**TASK DETAILS**
Copy out each line of the data below in which "this" appears.
[DATA EXTRACT Boundary: Start]
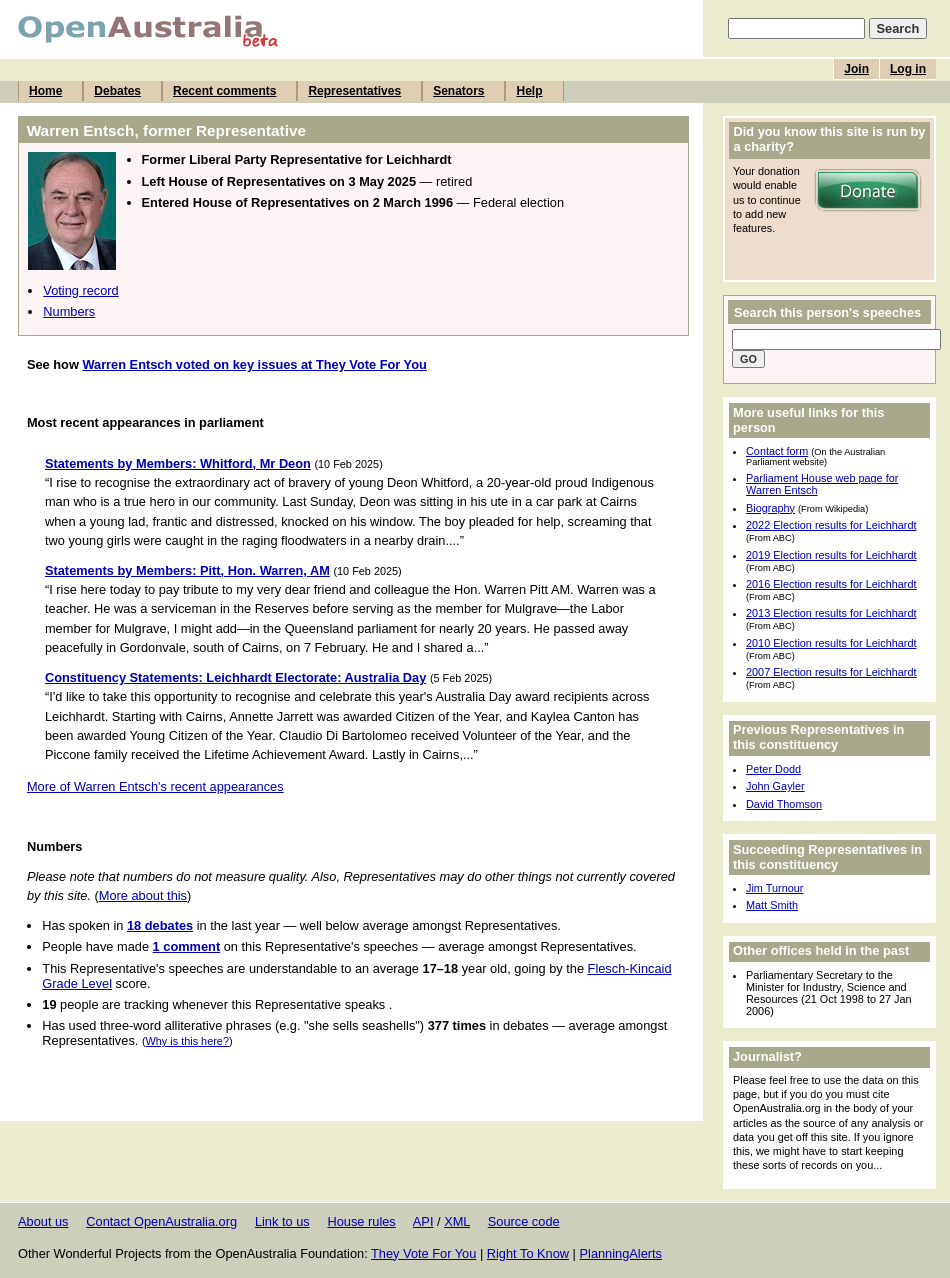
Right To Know (528, 1253)
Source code (524, 1221)
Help (529, 91)
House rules (361, 1221)
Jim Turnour (774, 888)
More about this (143, 895)
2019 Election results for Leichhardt (831, 555)
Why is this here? (187, 1041)
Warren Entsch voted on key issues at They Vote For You (254, 364)
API (423, 1221)
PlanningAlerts (621, 1253)
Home (45, 91)
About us (43, 1221)
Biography (770, 508)
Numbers (69, 311)
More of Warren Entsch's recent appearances (155, 786)
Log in (908, 69)
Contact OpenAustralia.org (161, 1221)
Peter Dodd (773, 769)
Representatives (354, 91)
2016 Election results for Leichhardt (831, 584)
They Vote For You (423, 1253)
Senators (458, 91)
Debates (117, 91)
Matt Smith (772, 905)
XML (457, 1221)
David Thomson (784, 804)
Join (856, 69)
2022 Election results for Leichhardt (831, 525)
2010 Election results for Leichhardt (831, 643)
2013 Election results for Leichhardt (831, 613)
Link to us (282, 1221)
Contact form (777, 451)
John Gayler (775, 786)
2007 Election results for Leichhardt (831, 672)
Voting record (80, 290)
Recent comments (224, 91)
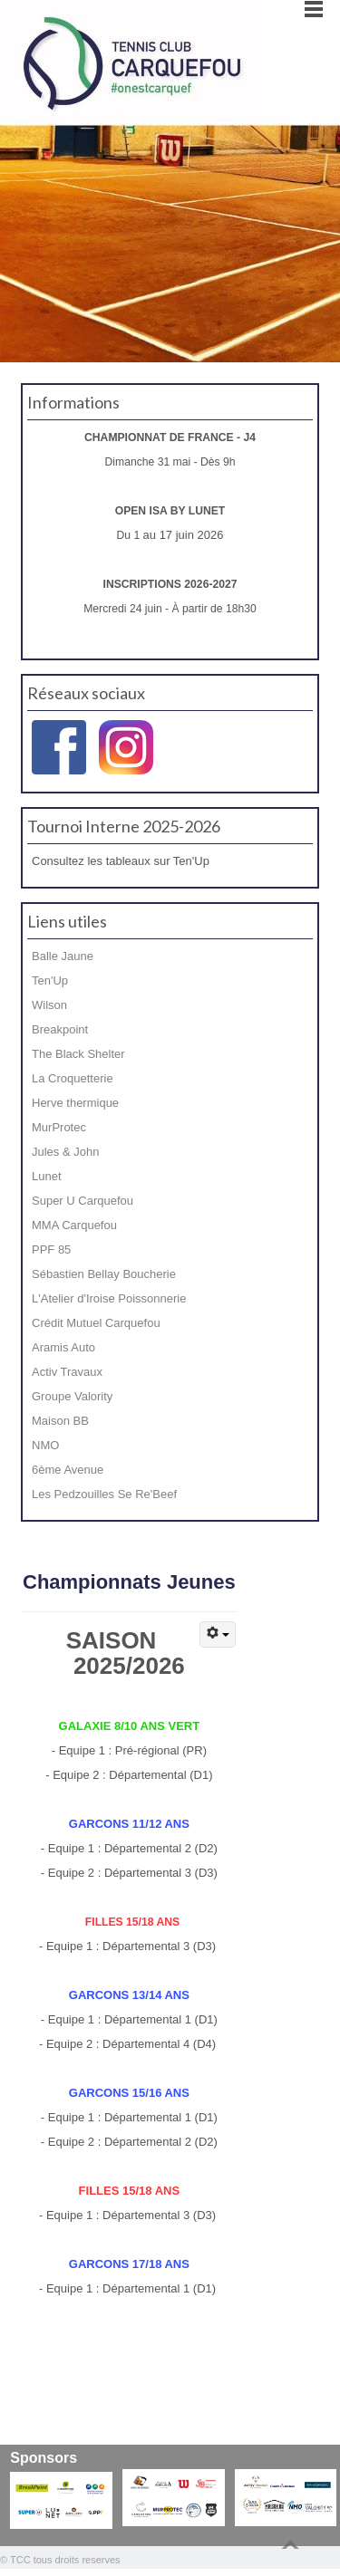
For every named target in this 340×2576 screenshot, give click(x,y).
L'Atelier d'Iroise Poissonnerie (109, 1298)
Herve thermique (75, 1103)
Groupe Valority (72, 1396)
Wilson (49, 1005)
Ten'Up (50, 980)
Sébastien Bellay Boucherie (104, 1274)
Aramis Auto (63, 1347)
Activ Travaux (67, 1372)
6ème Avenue (67, 1469)
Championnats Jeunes (129, 1582)
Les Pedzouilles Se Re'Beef (104, 1494)
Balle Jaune (62, 956)
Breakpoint (60, 1029)
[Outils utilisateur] (217, 1634)
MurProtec (59, 1127)
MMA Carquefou (74, 1225)
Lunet (47, 1176)
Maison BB (60, 1420)
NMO (45, 1445)
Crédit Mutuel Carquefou (96, 1323)
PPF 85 (51, 1249)
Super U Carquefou (82, 1200)
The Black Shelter (78, 1054)
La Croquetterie (72, 1078)
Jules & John (65, 1151)
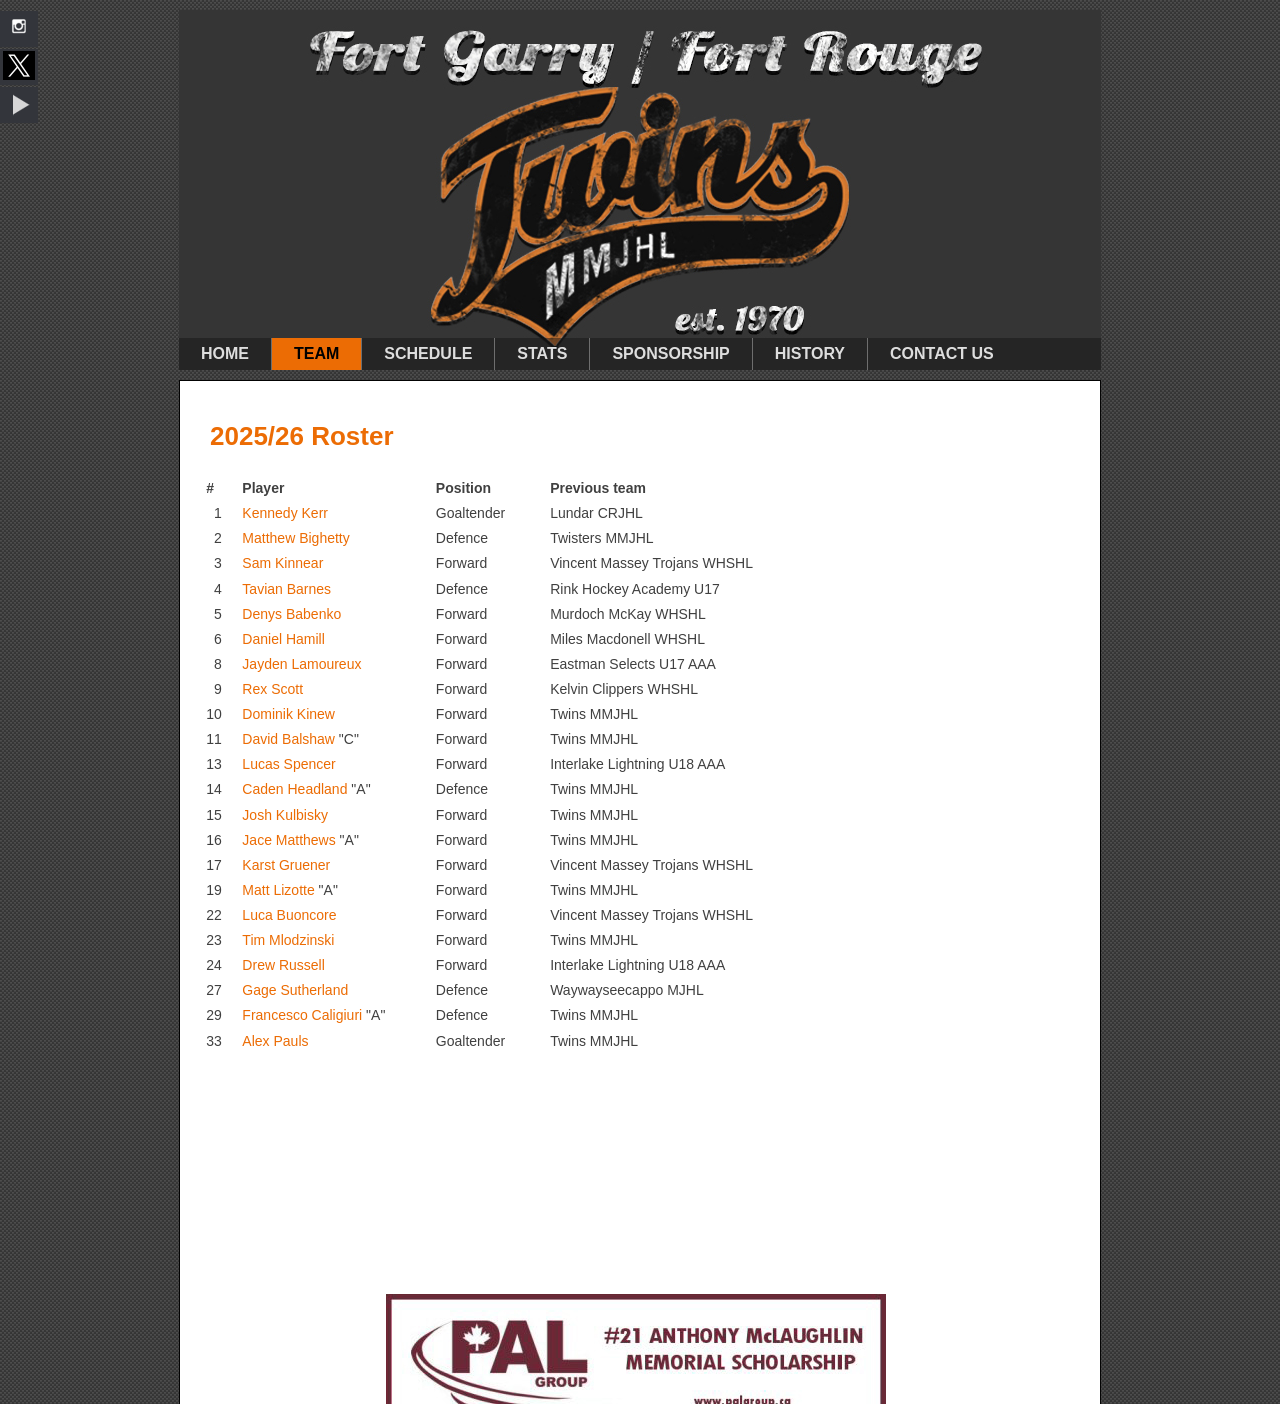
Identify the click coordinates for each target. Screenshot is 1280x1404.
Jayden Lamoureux (301, 664)
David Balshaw (288, 739)
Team (316, 353)
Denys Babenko (291, 614)
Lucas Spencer (288, 764)
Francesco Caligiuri (302, 1015)
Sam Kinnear (282, 563)
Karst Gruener (286, 865)
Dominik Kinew (288, 714)
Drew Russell (283, 965)
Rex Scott (272, 689)
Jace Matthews (288, 840)
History (810, 353)
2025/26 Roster (302, 436)
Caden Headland (294, 789)
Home (225, 353)
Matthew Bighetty (295, 538)
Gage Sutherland (295, 990)
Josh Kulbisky (285, 815)
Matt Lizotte (278, 890)
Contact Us (942, 353)
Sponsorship (670, 353)
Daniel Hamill (283, 639)
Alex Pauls (275, 1041)
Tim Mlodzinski (288, 940)
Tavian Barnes (286, 589)
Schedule (428, 353)
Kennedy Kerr (285, 513)
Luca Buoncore (289, 915)
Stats (542, 353)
[DATA EXTRACT Boundary: End]
**OUTPUT OF THE EXERCISE**
More about this (143, 895)
Why is this here? (187, 1041)
For every named target in this 340×2576 screenshot, give click(x,y).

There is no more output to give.